Além do mais, quando o ser humano é reinserido na sua condição natural como animal o que é animalismo ganha validade no seu respeito pela expressão natural plena de si próprio e dos restantes seres. Claro que isso em tempos pode ter tido como resultado conflitos, quando o homem estava mais exposto aos fatores naturais e tinha que sobreviver à custa do confronto direto com outros animais, mas isso não tinha nada de bem ou de mal por ser exclusivamente natural, assim como não tem nada de bem ou de mal o facto de um leão matar um bovino ou dois animais da mesma espécie lutarem até à morte para procriar. A única coisa que pode ser considerada como "mal" é tudo o que seja anti-natural, como a criação e exploração animal em ambiente artificial. Quem diz gostar verdadeiramente de animais não pode compactuar com tal.
O homem é um produto da evolução natural, mas nem por ser dotado de um intelecto mais complexo significa que esteja de alguma forma transcendentalmente acima dos restantes animais. Está ao mesmo nível e isso é que é humanizá-lo, não é colocando-o num patamar de tal forma cimeiro que já quase parece um semi-deus ridiculamente ficcionado.
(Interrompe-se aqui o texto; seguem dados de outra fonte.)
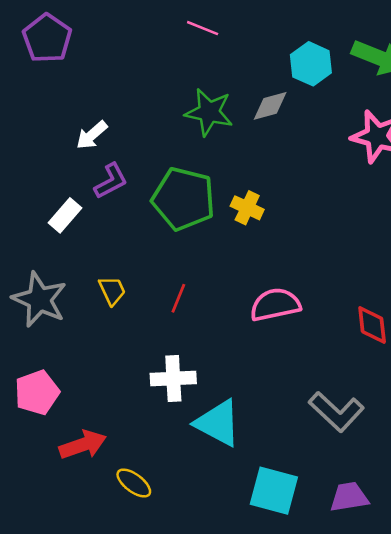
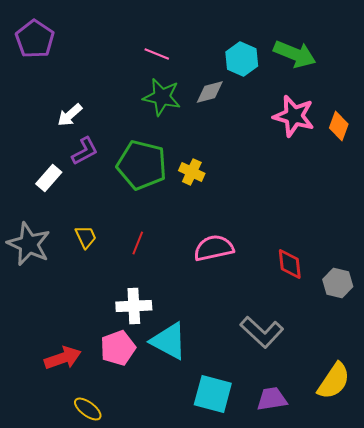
pink line: (203, 28) -> (157, 54), moved
pink pentagon: (37, 393) -> (118, 348), moved
yellow ellipse: (134, 483) -> (88, 409), moved

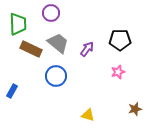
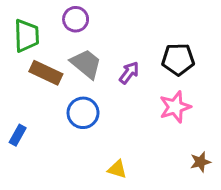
pink star: (118, 72) -> (175, 107), size x1.5
yellow triangle: (88, 115) -> (117, 169), moved

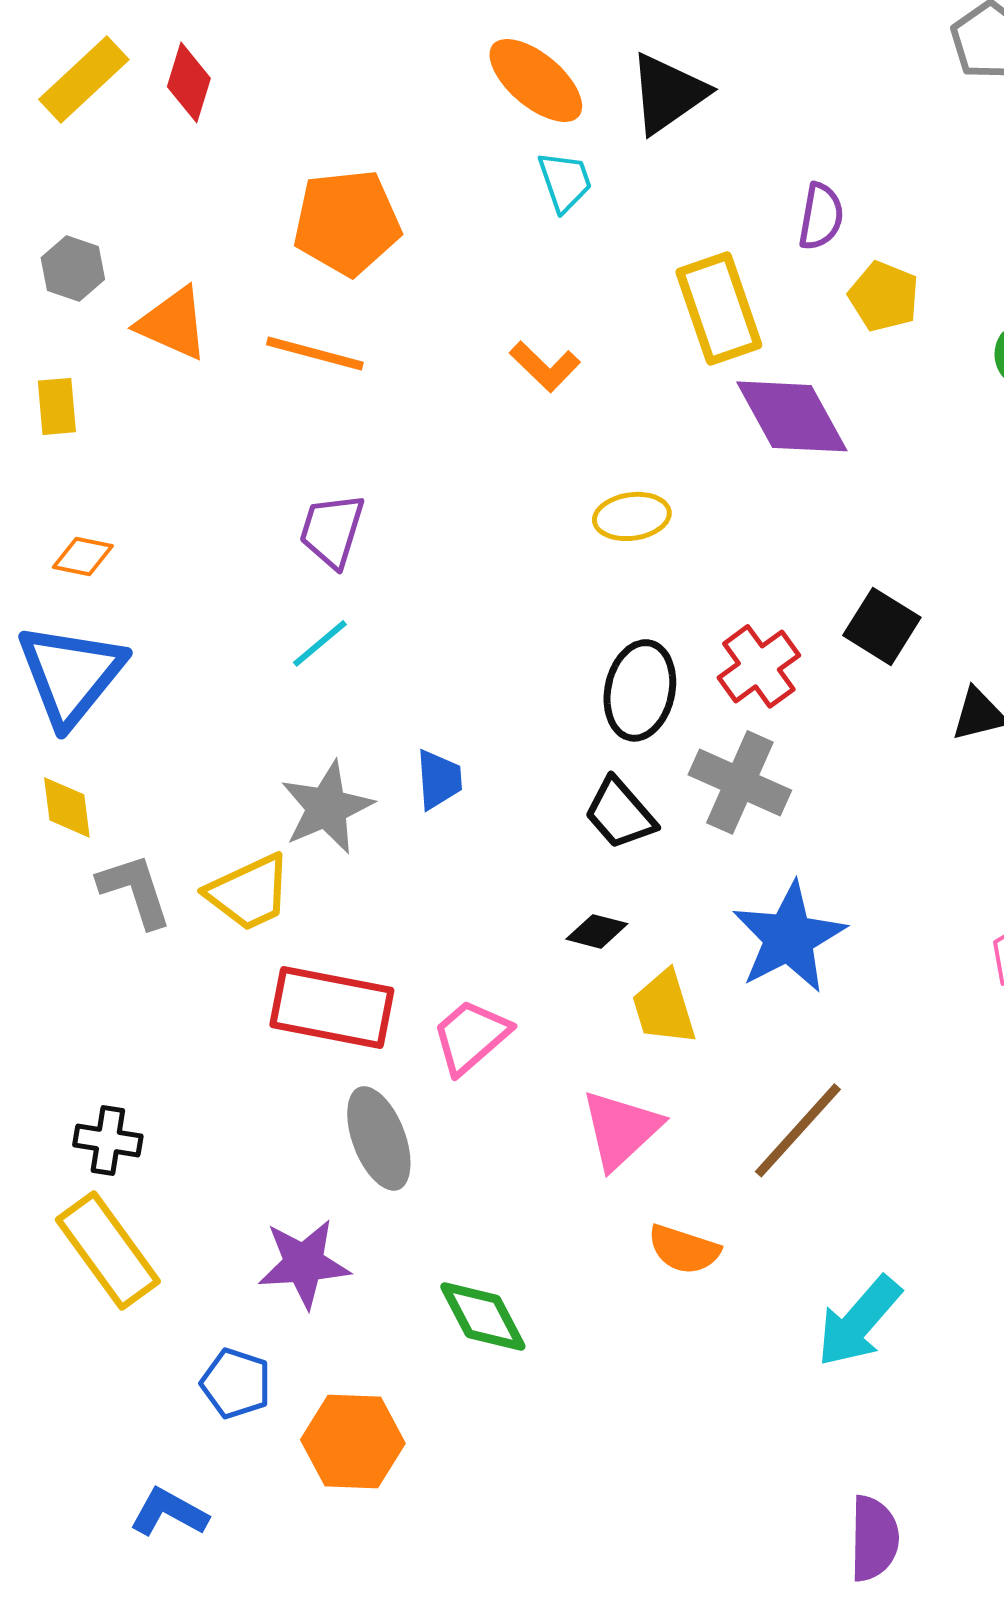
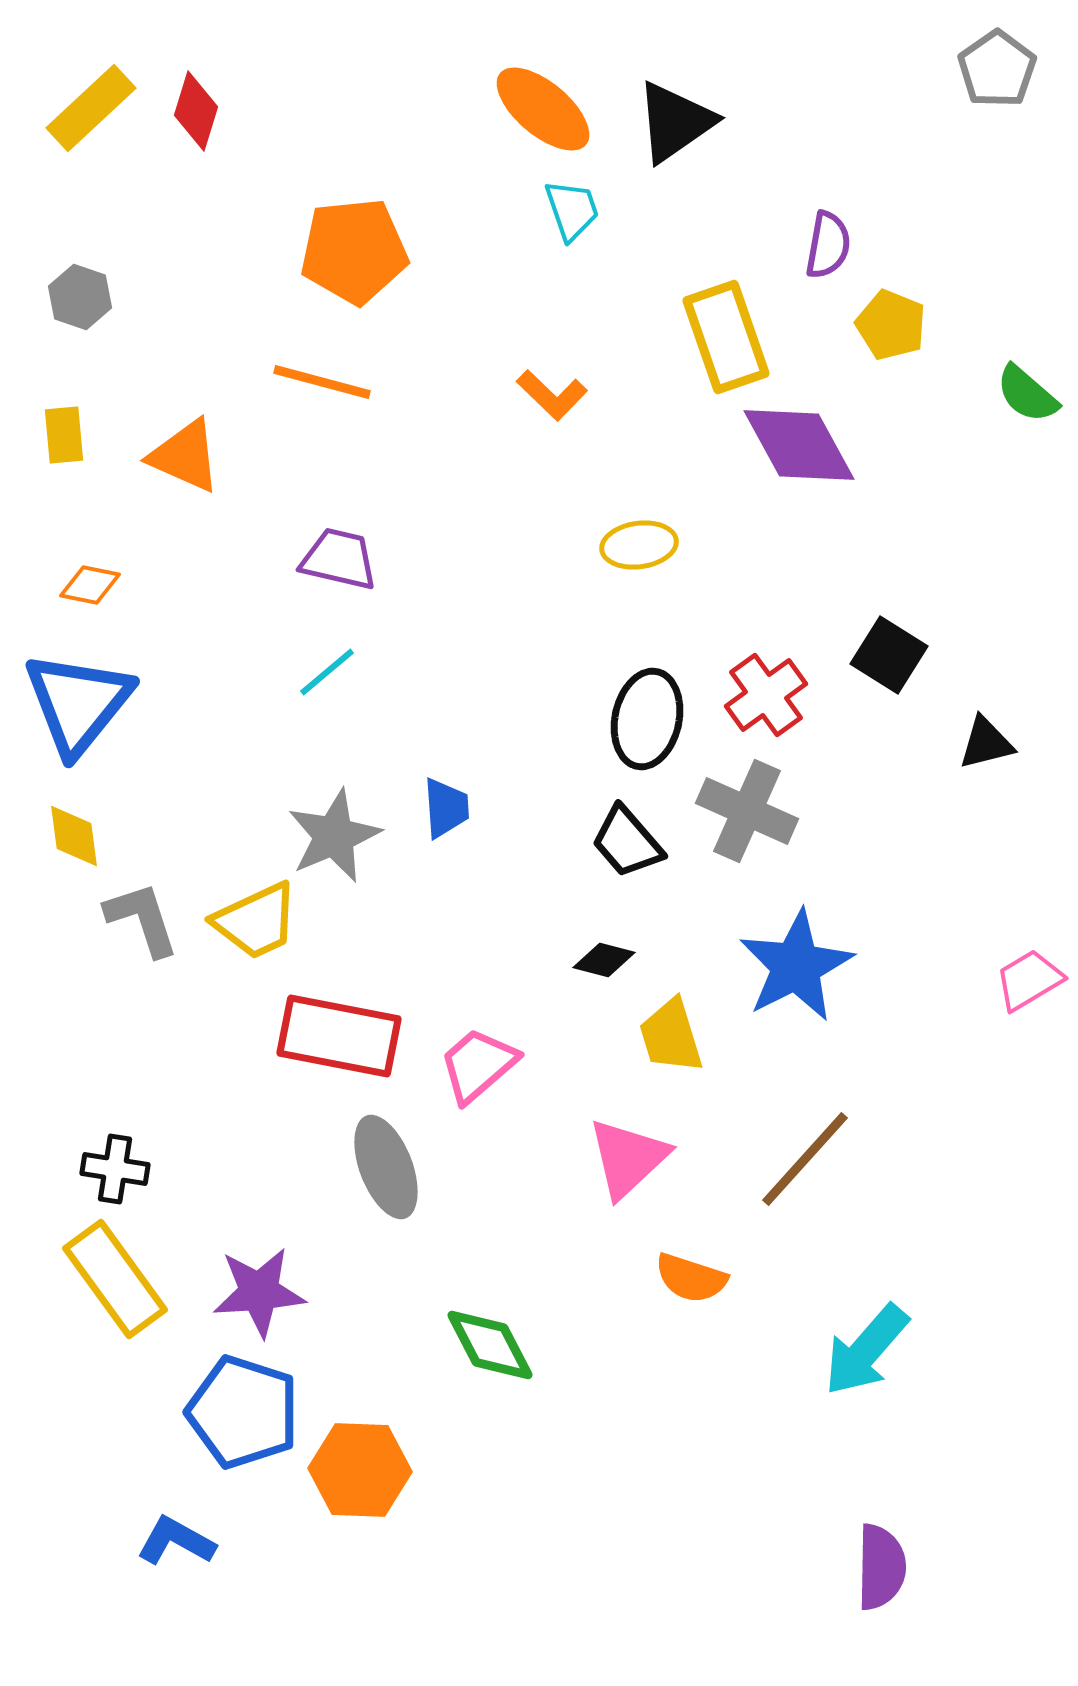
orange triangle: (173, 323) -> (185, 456), moved
purple trapezoid: (332, 530) -> (339, 559), turned 86
purple star: (304, 1263) -> (259, 1292), moved
blue pentagon: (236, 1383) -> (243, 1412), size x1.6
Tudo o que seja metafísico é avesso à condição humana e uma desdignificação e desvirtuação da sua condição.
E as definições são o que são, vão surgindo, modificando-se, adaptando-se, readaptando-se, muitas vezes até variam consideravelmente de escola para escola e são sempre um produto único da interpretação individual. Eu não tenho que aceitar acriticamente uma ideia ou uma definição apenas porque me soa bem. Tal condição seria um fator de estagnação do conhecimento humano.”